Patients falling into the ‘gaps in adherence’ trajectory and ‘gradual decline’ trajectory were more likely to be adherent and less likely to discontinue ACEI/ARB at 6- and 12-months post-MI implementation than patients falling in the ‘rapid decline’ trajectory. This is consistent with a prior prospective study that documented patients associated with a ‘rapid decline’ trajectory were less likely to be adherent and more likely to discontinue statins 6 months after a tailored MI intervention [29]. The mean PDC for the ‘rapid decline’ trajectory was lower than other adherence trajectories. This indicates that adherence barriers associated with a ‘rapid decline’ trajectory may not have been fully addressed even after incorporating customized interventions, or more frequent calls may be warranted for this group of patients to better connect with the patient. Future studies should evaluate the potential reasons for the rapidly declining adherence pattern.

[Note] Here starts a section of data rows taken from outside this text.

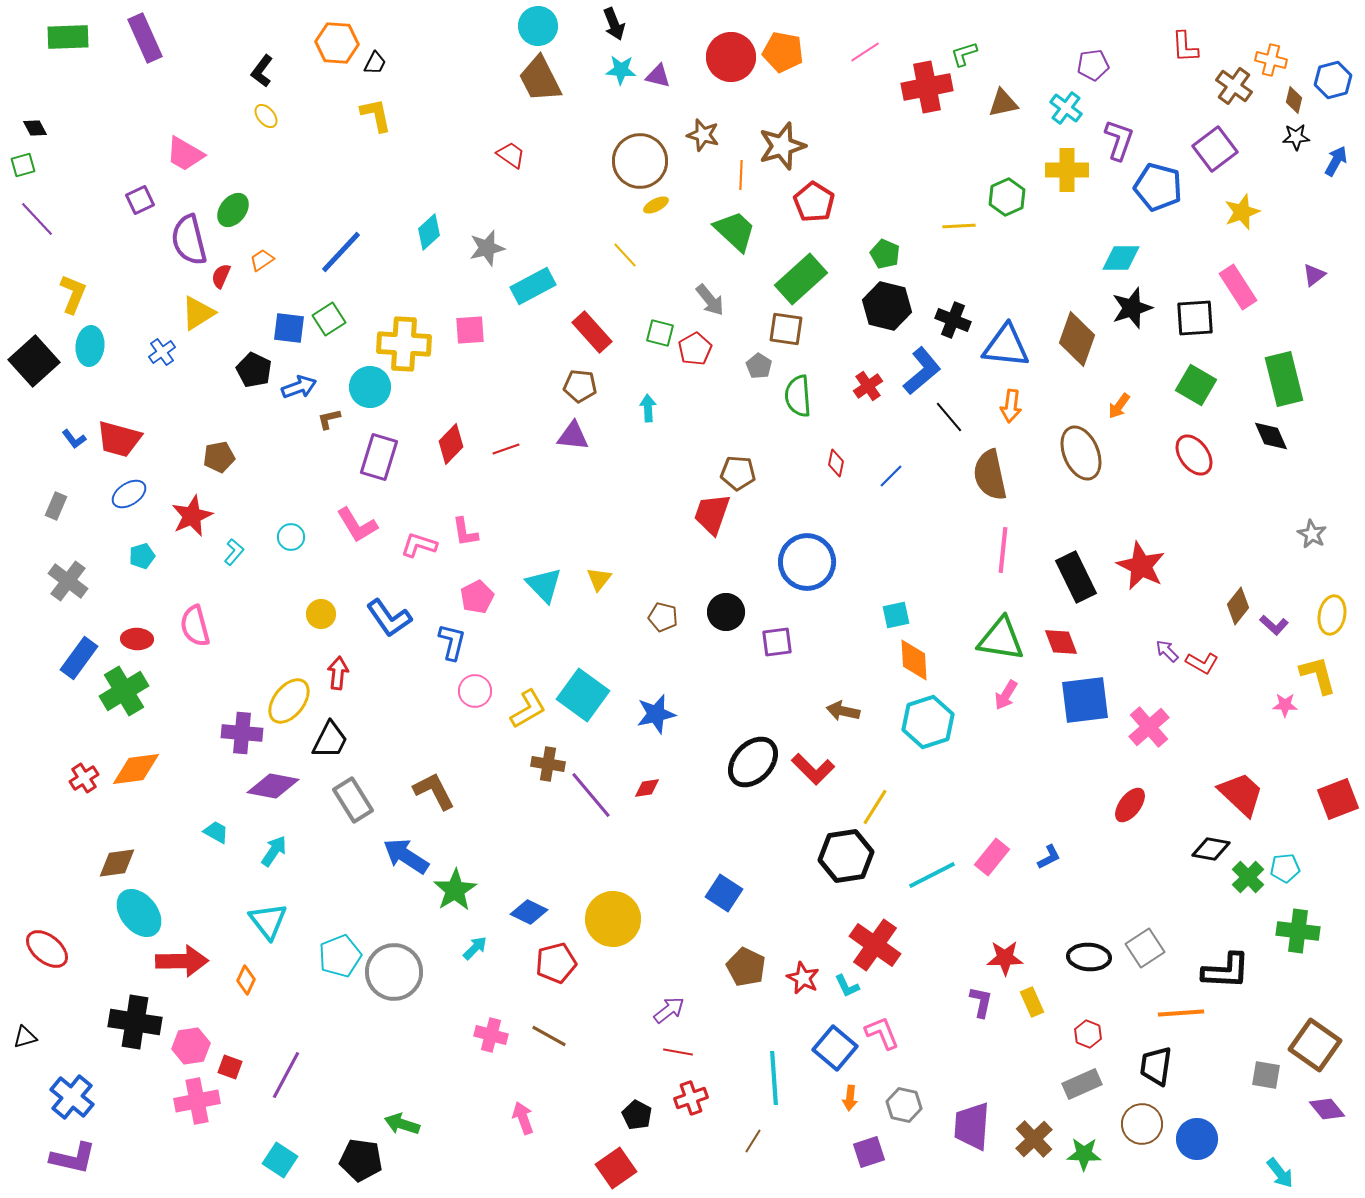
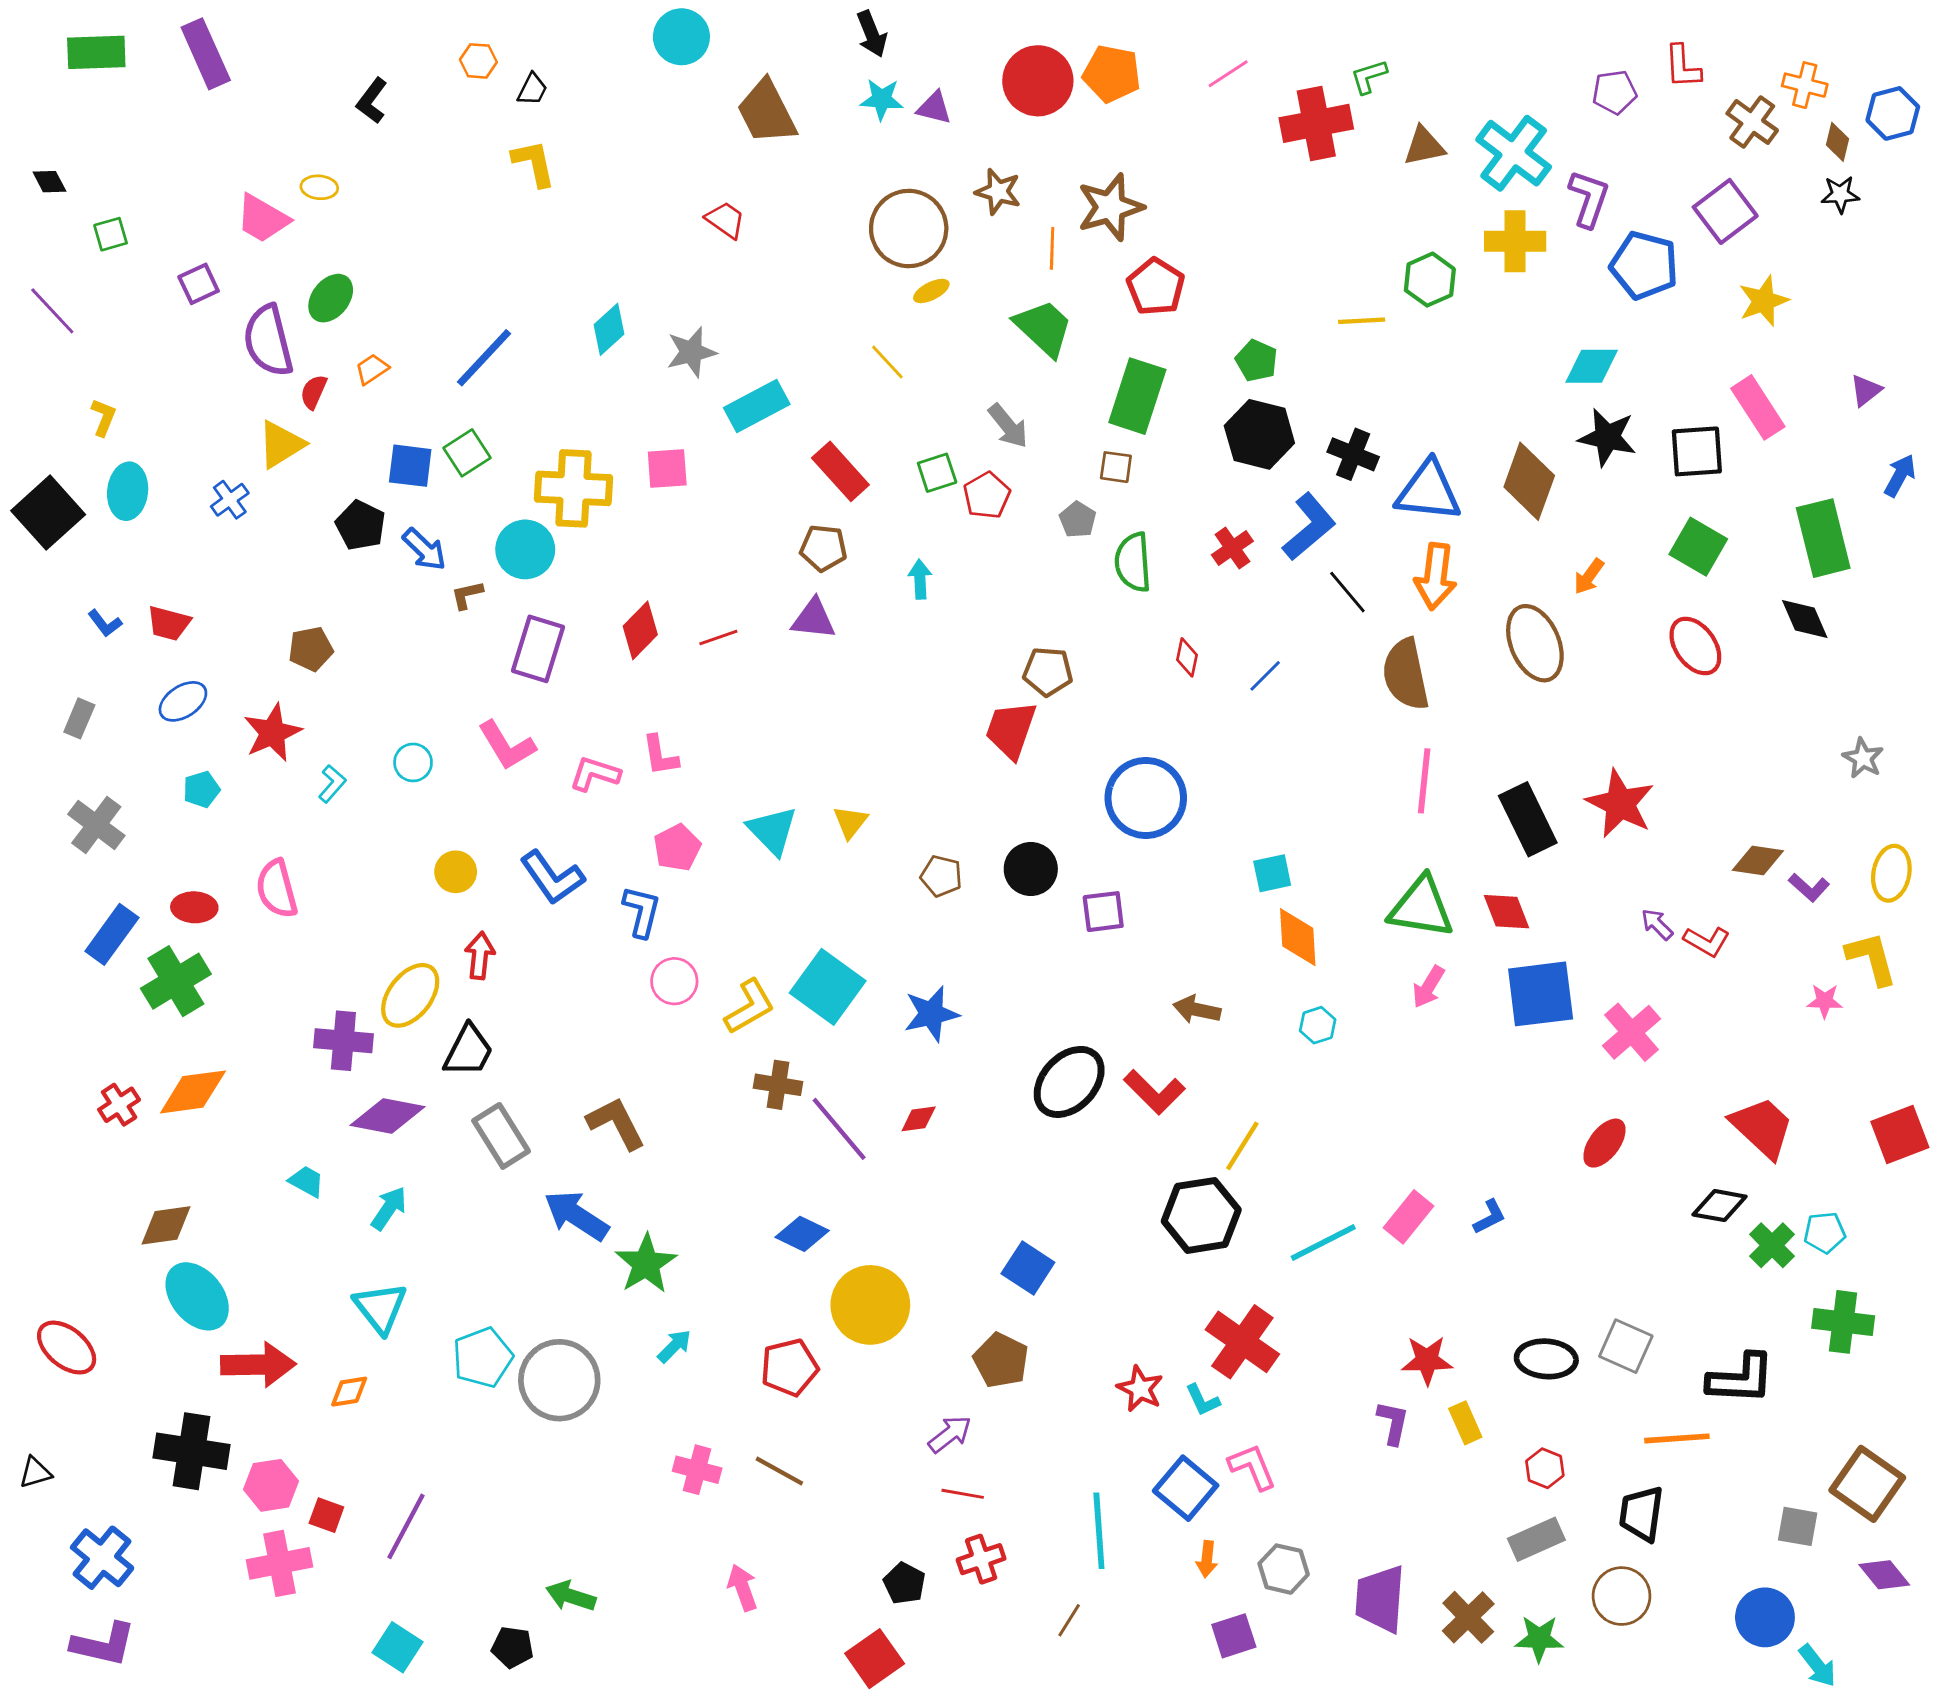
cyan circle: (538, 26) -> (681, 37), moved
orange hexagon: (337, 43) -> (478, 61), size x0.6
purple pentagon: (1093, 65) -> (1614, 92), moved
cyan cross: (1066, 108) -> (1514, 153), size x1.6
yellow ellipse: (266, 116) -> (319, 187), moved, turned -45
blue arrow: (1336, 161) -> (1900, 476), moved
green square: (23, 165) -> (111, 234), moved
green rectangle: (801, 279) -> (1137, 396), turned -30
yellow L-shape: (73, 294) -> (103, 417), size x0.7
black star: (1132, 308) -> (1607, 437), turned 30
brown square: (786, 329) -> (1116, 467), size x0.7
green square: (660, 333) -> (937, 473), turned -32
blue arrow: (299, 387) -> (424, 549), turned 64
orange arrow: (1011, 406) -> (1436, 576), size x1.4
red trapezoid: (119, 439) -> (169, 623), size x0.7
brown diamond: (1238, 606) -> (1758, 860), turned 60
cyan hexagon: (928, 722) -> (1318, 1025), size x0.5
blue diamond: (529, 912) -> (802, 1234), moved
gray square: (1145, 948) -> (1626, 1346), turned -33
brown pentagon: (746, 967) -> (1001, 1360), moved
orange diamond: (246, 980) -> (349, 1392), turned 56
blue circle: (1197, 1139) -> (1765, 1617), moved
black pentagon: (361, 1160) -> (512, 1647), size x0.7

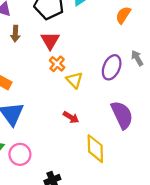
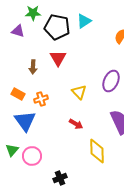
brown arrow: (15, 34) -> (33, 67), moved
orange cross: (57, 64) -> (41, 99), moved, turned 32

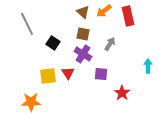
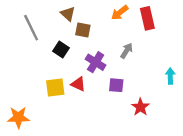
brown triangle: (83, 12) -> (68, 14), moved
brown square: (83, 34) -> (83, 30), moved
red triangle: (68, 73) -> (78, 84), turned -32
orange star: (31, 102) -> (18, 117), moved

Prevalent users were more likely to be adherent and less likely to discontinue than incident users. The suboptimal adherence among incident users could be explained by the patient’s beliefs that antihypertensive medication is not needed due to the lack of symptoms. Furthermore, it could also be due to the fear of side effects and lack of awareness regarding the potential future benefits of antihypertensive medications [59, 60]. Patients with a history of hospitalization were associated with nonadherence and discontinuation, which is in line with prior literature [61, 62]. Patients with congestive heart failure were more likely to be adherent and less likely to discontinue, which is in concordance with published literature [63].

4.1 Limitations

In this study, medications refilled outside the health plan or by paying cash could not be captured. In addition, various sociodemographic factors like race, education, health literacy, and income level were not available. This study could not verify the reason for discontinuation of ACEI/ARB. Since the intervention was in English, Spanish-speaking patients could not be included in the study. Finally, while the initial plan for the intervention was to have monthly follow-up calls, due to the COVID-19 pandemic there were gaps in the intervention, which could have affected the results; other COVID-19-related factors such as the increased isolation and depression that accompanied the pandemic may have impacted the intervention’s effectiveness. It is also worth noting that despite the previous interventions conducted by the health plan for improving ACEI/ARB adherence (as a CMS Star measure), patients included in this study were still nonadherent; this may reflect the level of resistance and how it could impact effectiveness of such interventions among this population. Such interventions by the health plan were not controlled for in this study but were implemented among both controls and intervention patients.

5 Conclusion

The findings of this study demonstrate that despite the gaps in the intervention and the unprecedented COVID-19 situation, the customized MI intervention based on prior adherence trajectories improved adherence to ACEIs/ARBs among patients with comorbid hypertension and diabetes at 1 year. This reveals that a brief telephonic MI intervention may be effective in improving adherence and more research is needed to evaluate sustained behavior change over a longer period of time. Future studies should also develop interventions in other languages such as Spanish so as to improve adherence among racial and ethnic minorities.